Well dang, then I'm done.


So then I switched and trained for aesthetics to compete in a body building competition. That lasted about a year. It was fun, but there were injuries and vacations and ill-food choices that made the goal seem unobtainable. Maybe it was also a mind block on being in school and trying to focus 110% on too many things at once.


But I got bored. Boredom is my biggest weakness. I have no patience. I have the aggression and the motivation, but it wanes when I'm asked to focus and I feel the focus floating everywhere.


So I asked my trainer to teach me Olympic lifts like he had gone to get coaching on himself. It looked like fun. Crossfit looked like fun. Being in a team, something I had never thought I was good at, was something I was now interested in. I love training by myself, but in lifts, your team cannot lift for you. They can push you and motivate you and be present, but your results are not affected by their results. You're all their to do the best you can do. Enticing.


But my trainer felt like I needed to learn from El Maestro.


So last night I met at the gym and warmed up. A little later, watching people and their warm ups. I watched them lift and go up in weights, with my little tiny bar staring me in the face.


We worked on snatches, which I was nervous to even show him what I could do.


And when he felt comfortable, we moved to clean jerks.


And then he felt really comfortable, and we added 10 pounds - it felt like nothing, but I could finally see where my trainer was getting his system.


It was just the confidence I needed. We tried a few squats for form evaluation, then moved on to kettle bell box squats for inner-thigh strength build up.


Then I cooled down (what?!) by doing the back hyperextensions and abs, as well as resistance band stretches and foam rolling. Because my right hip has been giving me troubles, I iced while I ate my last meal.

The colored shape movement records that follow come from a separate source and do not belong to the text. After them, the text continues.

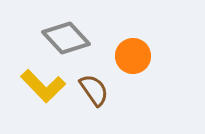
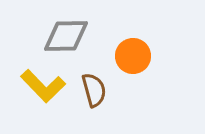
gray diamond: moved 2 px up; rotated 48 degrees counterclockwise
brown semicircle: rotated 20 degrees clockwise
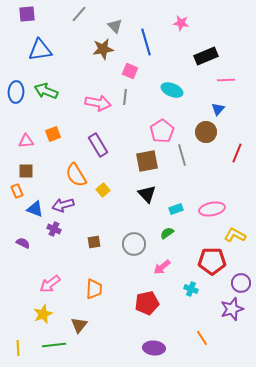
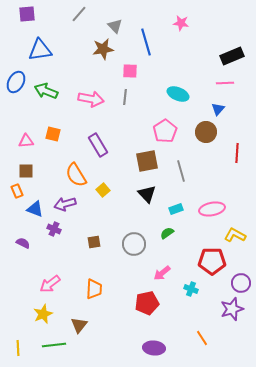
black rectangle at (206, 56): moved 26 px right
pink square at (130, 71): rotated 21 degrees counterclockwise
pink line at (226, 80): moved 1 px left, 3 px down
cyan ellipse at (172, 90): moved 6 px right, 4 px down
blue ellipse at (16, 92): moved 10 px up; rotated 25 degrees clockwise
pink arrow at (98, 103): moved 7 px left, 4 px up
pink pentagon at (162, 131): moved 3 px right
orange square at (53, 134): rotated 35 degrees clockwise
red line at (237, 153): rotated 18 degrees counterclockwise
gray line at (182, 155): moved 1 px left, 16 px down
purple arrow at (63, 205): moved 2 px right, 1 px up
pink arrow at (162, 267): moved 6 px down
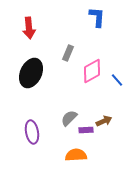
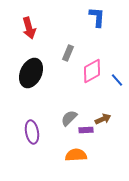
red arrow: rotated 10 degrees counterclockwise
brown arrow: moved 1 px left, 2 px up
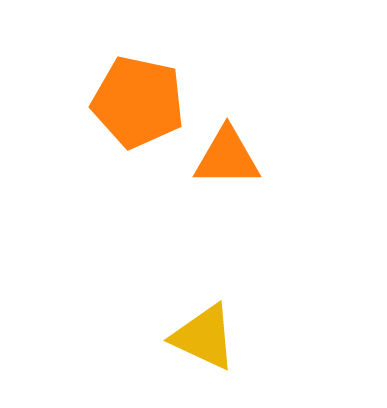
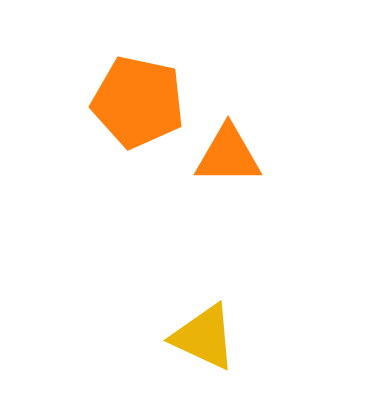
orange triangle: moved 1 px right, 2 px up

And I still haven't really processed "being on the team" and defending weight lifting (however I have always defended anyone doing anything for their health that doesn't hurt someone else). It's interesting because I don't want to lose my strength, so I will continue with my strength and conditioning trainer. But I want to learn a new skill so I'm going to a lift trainer.


It solidifies, along with a few other new things in my life, that I want to help people. This world is too much fun for me. Sure, I love being a nurse, but I want nursing to be my side job.


What if I got a nutrition certification and personal training maybe, and absolutely crushed life with my trainer? Is that what I want? Would anyone listen to me without abs?


Let me tell you something about me, if you haven't figured it out from this post. I am 100% psychopath. I want it all, and I have been told all my life I can get it all.


I need blinders. That's a personal thing. Perhaps my next goal is a pros and cons list for every life path I could take. And the risks and benefits of not doing what I want.


Because I really don't know what I want.